* Exercise
Below this sentence is a listing; return exactly its lines from the one with "lab. ProXtracts, based" to the one with "The collaboration underscores", both kept, and nothing more.

* Study material
....

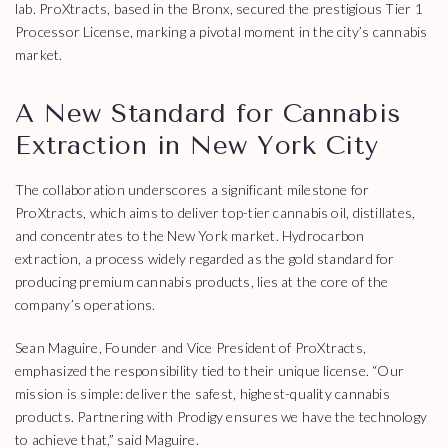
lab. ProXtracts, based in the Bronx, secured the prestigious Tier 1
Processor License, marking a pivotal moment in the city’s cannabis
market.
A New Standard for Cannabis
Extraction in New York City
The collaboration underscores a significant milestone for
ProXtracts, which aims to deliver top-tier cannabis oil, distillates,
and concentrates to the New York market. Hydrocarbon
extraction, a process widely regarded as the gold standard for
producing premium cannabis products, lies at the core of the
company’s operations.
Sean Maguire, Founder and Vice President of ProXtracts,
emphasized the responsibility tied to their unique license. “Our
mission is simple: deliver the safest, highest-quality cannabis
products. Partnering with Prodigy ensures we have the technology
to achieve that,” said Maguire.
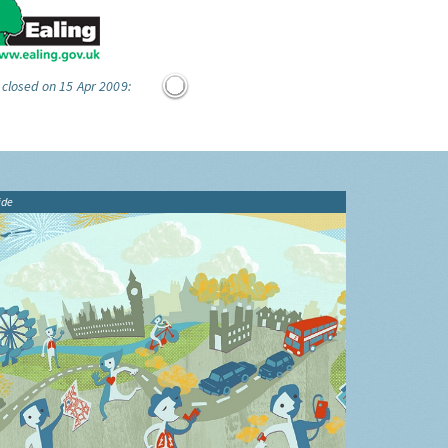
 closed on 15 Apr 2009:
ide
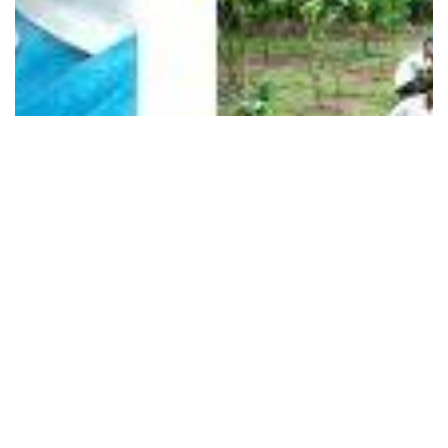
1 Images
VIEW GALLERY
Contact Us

....

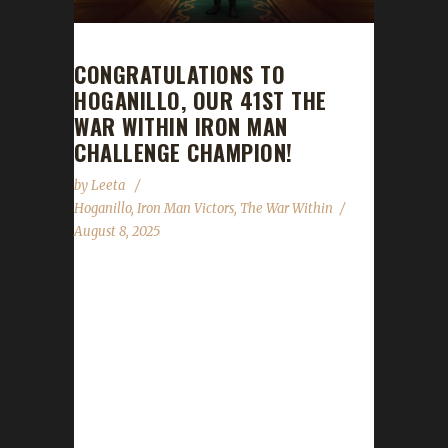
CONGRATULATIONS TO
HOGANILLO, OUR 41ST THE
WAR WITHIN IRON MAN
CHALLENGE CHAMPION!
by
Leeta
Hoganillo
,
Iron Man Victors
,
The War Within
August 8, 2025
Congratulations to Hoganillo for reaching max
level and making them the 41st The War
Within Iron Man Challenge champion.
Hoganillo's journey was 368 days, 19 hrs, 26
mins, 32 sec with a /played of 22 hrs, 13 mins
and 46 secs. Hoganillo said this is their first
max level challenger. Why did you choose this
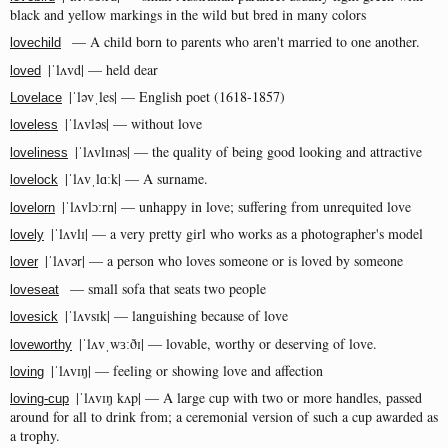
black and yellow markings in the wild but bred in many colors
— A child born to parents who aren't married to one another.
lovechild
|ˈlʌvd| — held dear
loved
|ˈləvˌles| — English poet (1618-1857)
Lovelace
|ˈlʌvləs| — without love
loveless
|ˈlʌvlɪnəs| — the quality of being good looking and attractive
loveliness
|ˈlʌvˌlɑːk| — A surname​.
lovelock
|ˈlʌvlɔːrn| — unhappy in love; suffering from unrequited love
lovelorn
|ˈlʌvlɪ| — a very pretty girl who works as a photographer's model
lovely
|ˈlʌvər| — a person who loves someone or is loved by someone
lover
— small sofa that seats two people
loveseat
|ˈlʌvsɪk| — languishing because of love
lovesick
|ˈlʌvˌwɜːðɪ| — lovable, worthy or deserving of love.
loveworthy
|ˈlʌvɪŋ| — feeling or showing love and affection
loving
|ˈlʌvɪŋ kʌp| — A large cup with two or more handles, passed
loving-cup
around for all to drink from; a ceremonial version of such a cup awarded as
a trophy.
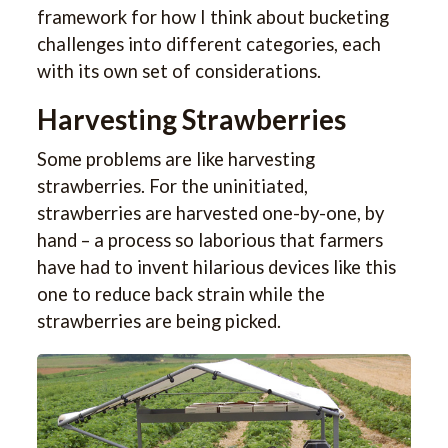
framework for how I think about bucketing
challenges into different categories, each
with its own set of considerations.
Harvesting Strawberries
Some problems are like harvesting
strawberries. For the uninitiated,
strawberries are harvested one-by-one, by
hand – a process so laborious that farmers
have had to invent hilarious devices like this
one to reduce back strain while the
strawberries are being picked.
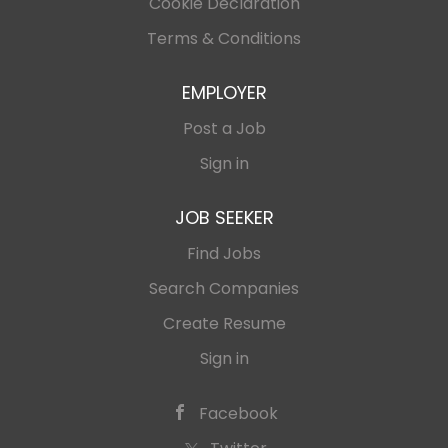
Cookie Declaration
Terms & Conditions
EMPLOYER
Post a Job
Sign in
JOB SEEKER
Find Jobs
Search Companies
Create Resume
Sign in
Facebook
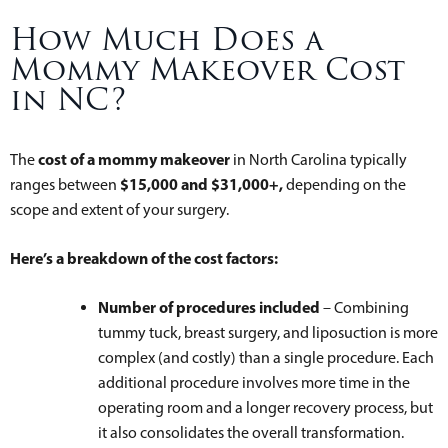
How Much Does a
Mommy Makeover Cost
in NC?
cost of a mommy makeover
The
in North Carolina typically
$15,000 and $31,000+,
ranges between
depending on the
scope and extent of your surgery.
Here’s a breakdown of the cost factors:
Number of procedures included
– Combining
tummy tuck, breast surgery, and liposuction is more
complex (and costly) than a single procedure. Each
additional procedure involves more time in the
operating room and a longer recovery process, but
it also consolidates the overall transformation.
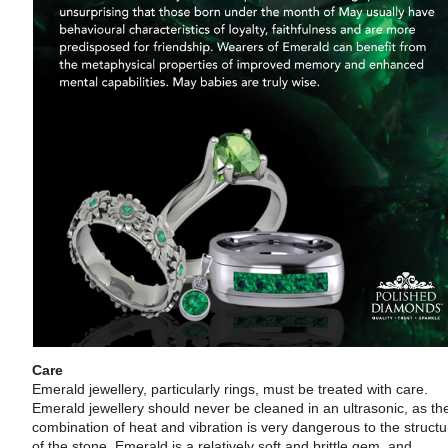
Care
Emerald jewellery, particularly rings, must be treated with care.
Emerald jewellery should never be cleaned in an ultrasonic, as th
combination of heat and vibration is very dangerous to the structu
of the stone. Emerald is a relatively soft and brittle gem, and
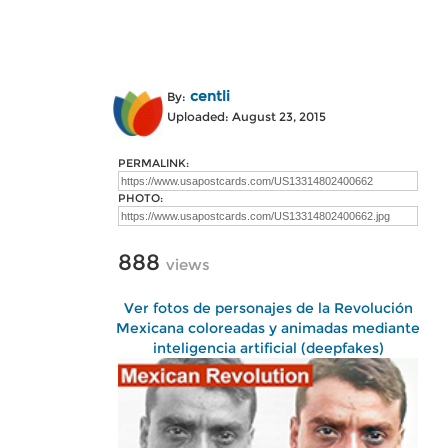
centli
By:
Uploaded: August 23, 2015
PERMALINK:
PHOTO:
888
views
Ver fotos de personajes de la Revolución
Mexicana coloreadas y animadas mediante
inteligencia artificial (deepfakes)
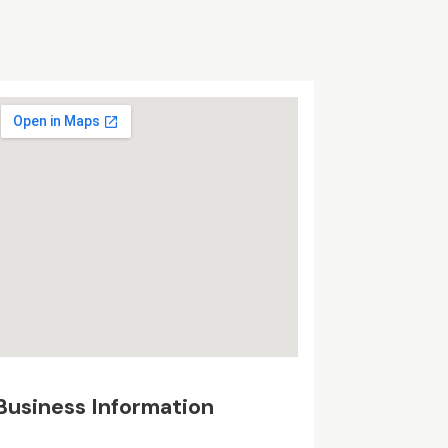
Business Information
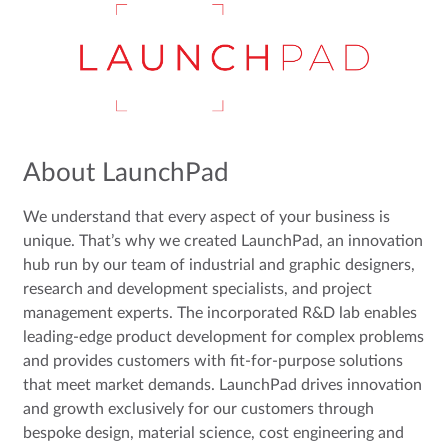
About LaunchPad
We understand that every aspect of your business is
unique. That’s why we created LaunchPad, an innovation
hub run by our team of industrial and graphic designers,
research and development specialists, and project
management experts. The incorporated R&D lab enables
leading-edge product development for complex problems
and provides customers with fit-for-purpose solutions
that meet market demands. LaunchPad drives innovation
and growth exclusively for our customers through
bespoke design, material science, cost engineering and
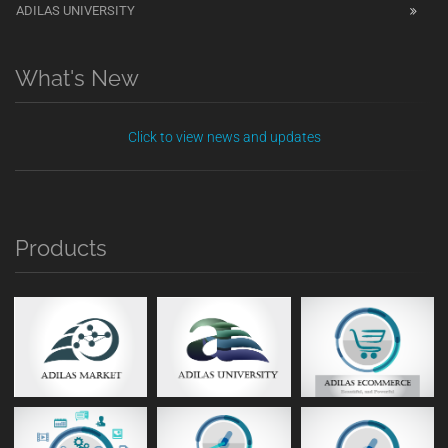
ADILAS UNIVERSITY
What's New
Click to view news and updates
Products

....

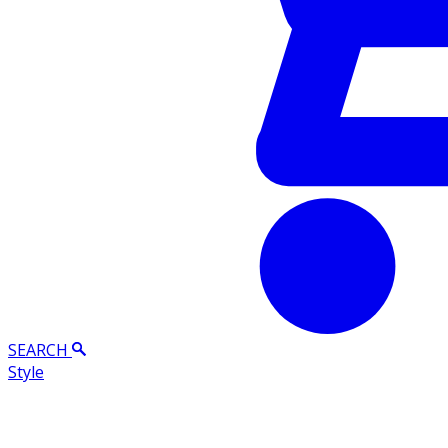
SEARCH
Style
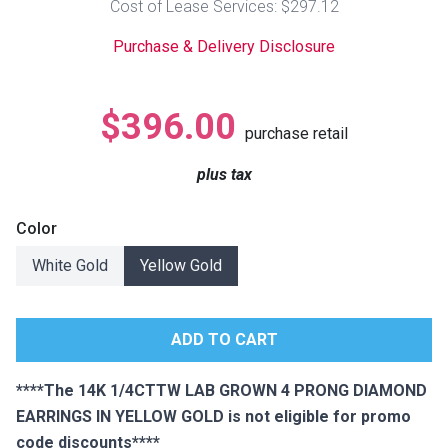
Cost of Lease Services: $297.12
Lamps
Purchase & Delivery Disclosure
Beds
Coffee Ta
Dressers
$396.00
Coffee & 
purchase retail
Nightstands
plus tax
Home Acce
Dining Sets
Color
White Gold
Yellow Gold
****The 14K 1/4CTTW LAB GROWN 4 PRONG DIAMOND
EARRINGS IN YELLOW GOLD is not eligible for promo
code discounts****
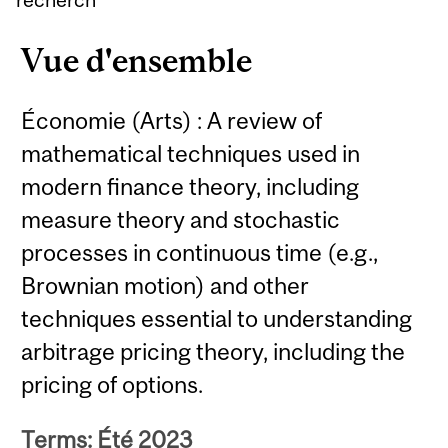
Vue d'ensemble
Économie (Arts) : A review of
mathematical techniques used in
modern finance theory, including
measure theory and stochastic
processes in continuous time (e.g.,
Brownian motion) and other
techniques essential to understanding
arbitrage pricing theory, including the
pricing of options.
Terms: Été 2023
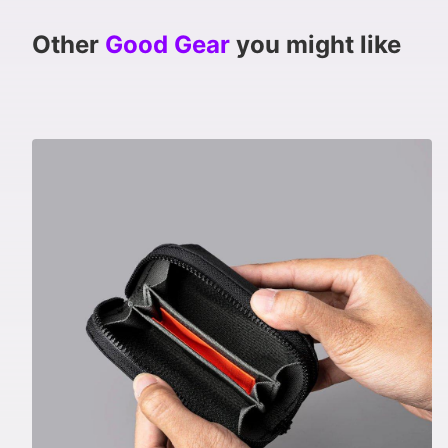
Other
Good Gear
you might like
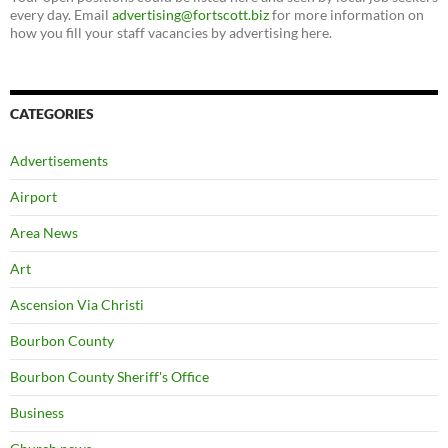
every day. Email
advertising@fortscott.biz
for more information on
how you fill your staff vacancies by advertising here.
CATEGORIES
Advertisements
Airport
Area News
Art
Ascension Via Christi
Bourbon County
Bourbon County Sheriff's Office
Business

....

* Written response
lab. ProXtracts, based in the Bronx, secured the prestigious Tier 1
Processor License, marking a pivotal moment in the city’s cannabis
market.
A New Standard for Cannabis
Extraction in New York City
The collaboration underscores a significant milestone for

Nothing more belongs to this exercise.